The implicit input feedback data is in the form of 0 or 1 and the output label \(y_{rs}^{M}\) is 1 if user metadata r has interaction with item metadata s otherwise 0. Considering this, MEDCF is build as a probabilistic model that constrains the model output \(\hat {y}_{rs}^{M}\) into the range of [0,1] denoting how likely user metadata r is relevant to item metadata s, and this can be achieved by using a sigmoid activation function for the output layer ϕout. With this setting, let us represent likelihood function as:

$$ p\left( Y^{\prime}, {Y}^{\prime -}|P^{\prime},Q^{\prime},\theta_{f}\right) = \prod\limits_{(r,s)\in{Y^{\prime}}} \hat{y}_{rs}^{M} \prod\limits_{(r,j)\in{Y^{\prime}}^{-}} \left( 1-\hat{y}_{rj}^{M}\right), $$
(7)

The negative logarithm of the above-mentioned likelihood function is:

$$ \begin{array}{@{}rcl@{}} L &=& {-}\sum\limits_{(r,s)\in{Y^{\prime}}} log\hat{y}_{rs}^{M} - \sum\limits_{(r,j)\in{Y^{\prime}}^{-}} log\left( 1-\hat{y}_{rj}^{M}\right)\\ & =& {-}\sum\limits_{(r,s)\in{Y^{\prime}}\cup{Y^{\prime}}^{-}} y_{rs}^{M}log\hat{y}_{rs}^{M} + \left( 1-y_{rs}^{M}\right)log\left( 1-\hat{y}_{rs}^{M}\right). \end{array} $$
(8)

It is the loss function to be minimized and to optimize it, the Stochastic Gradient Descent (SGD) algorithm can be used. Equation (8) is equivalent to the log loss or binary cross-entropy loss. Now using a likelihood model for MEDCF, recommendations is treated as a binary classification task with implicit feedback. Classification based log loss is seldom applied in recommendation theory, although here it is examined which demonstrate its efficiency.

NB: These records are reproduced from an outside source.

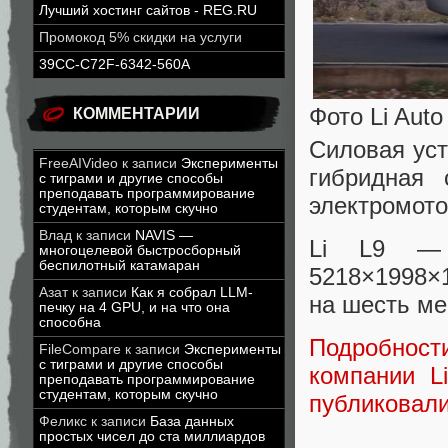
Лучший хостинг сайтов - REG.RU
Промокод 5% скидки на услуги
39CC-C72F-6342-560A
Фото Li Auto
КОММЕНТАРИИ
Силовая ус
FreeAIVideo
к записи
Эксперименты
гибридная 
с тиграми и другие способы
преподавать программирование
электромот
студентам, которым скучно
Влад
к записи
NAVIS —
Li L9 — 
многоцелевой быстросборный
беспилотный катамаран
5218×1998×1
Азат
к записи
Как я собрал LLM-
на шесть ме
печку на 4 GPU, и на что она
способна
Подробнос
FileCompare
к записи
Эксперименты
с тиграми и другие способы
компании L
преподавать программирование
студентам, которым скучно
публиковали
Феликс
к записи
База данных
простых чисел до ста миллиардов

5.3 Generalized matrix factorization (GMF)

A generalization of the Matrix Factorization (MF) technique is shown and how MF can be used as a special case of MEDCF framework. MF is regarded as the popular recommendation technique and many factorization models [45] can be treated as a special case of the MEDCF framework. MEDCF framework is modified and name this modified version as Generalized Matrix Factorization (GMF) model.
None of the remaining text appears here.